While I have a yard haunt, all of my scares and "business" is generated on the porch and right in front of the porch. This year I talked to people (from the porch) as they approached, trying to get them to slow down and LOOK at stuff, or to stop and beware coming up on porch. It worked great. When you have a small area to launch the scares, a good script & backstory that you can share or work from goes a long way. Having a strong character the kids interact with is really the cherry on top of the haunt. 
I can't wait to see what you come up with. Sounds good!


----------



## fick209 (Aug 31, 2009)

The Chinese ghost theme sounds very interesting!


----------



## GrimmEverafter (Feb 2, 2011)

I vote the 'Old West' ghost town theme.
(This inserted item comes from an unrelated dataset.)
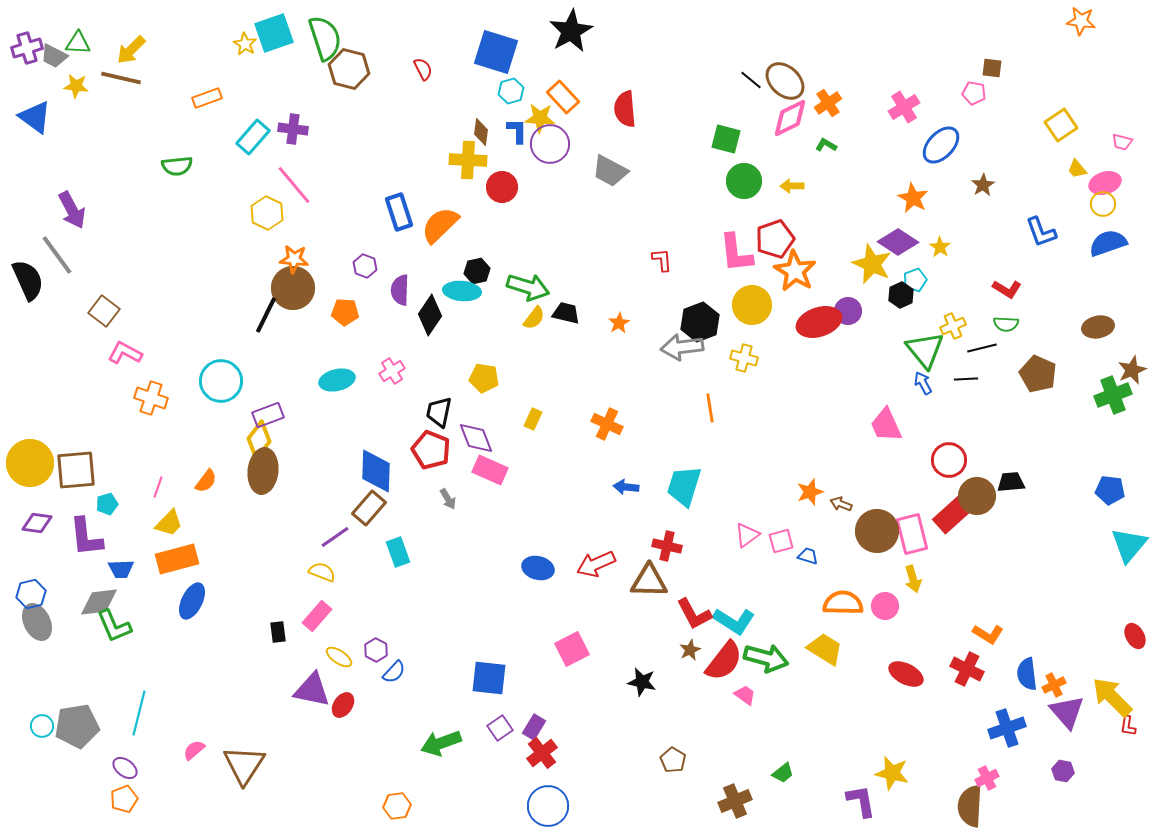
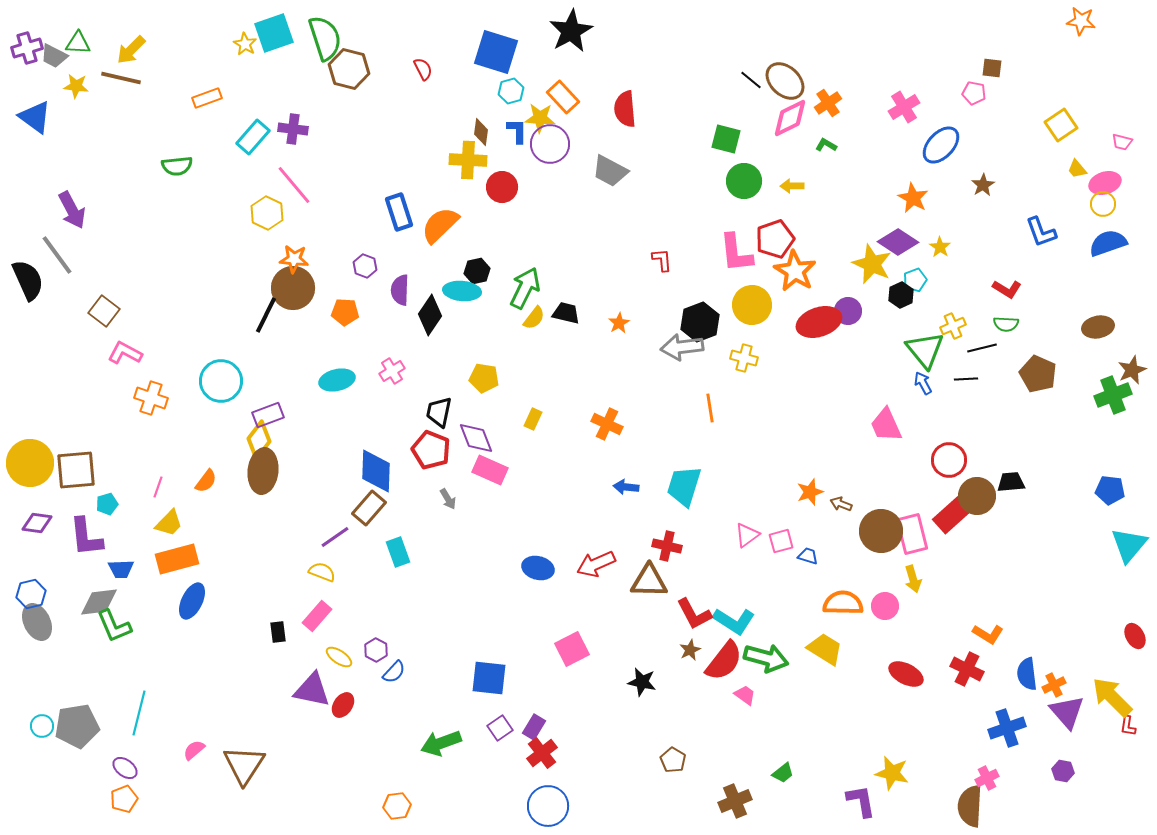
green arrow at (528, 287): moved 3 px left, 1 px down; rotated 81 degrees counterclockwise
brown circle at (877, 531): moved 4 px right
Believe it or not, there is a lot of potential in it if done right, particularly if you have a back story to it. Usually I see something akin to the book _Desperation_ by Stephen King when I think Western Horror. I highly recommend reading it, and maybe including a few buffalo headed monsters.


----------



## jrmullens1 (Jan 30, 2011)

We did an Old West/Zombie theme for the haunted hayride this year. It was pretty cool.


----------



## Halloween Cats (Jan 30, 2011)

Meow, 

Wow, I'm more inclined to vote for the pirate idea... I know that the pirate craze has been on the rise again since the 'Pirates of the Caribbean' movies came out, but I still like it. Mainly though I think it's because I live in Tucson where the famous 'Old Tucson' is, so for me I've been around the 'Old west' theme all my life.


----------



## Mortissanguine (Mar 30, 2008)

One of the most fun themes I ever did was the twisted fairy tales theme. I think if you did ghost town you should have some of the old west ghost stories and tall tales in it.


----------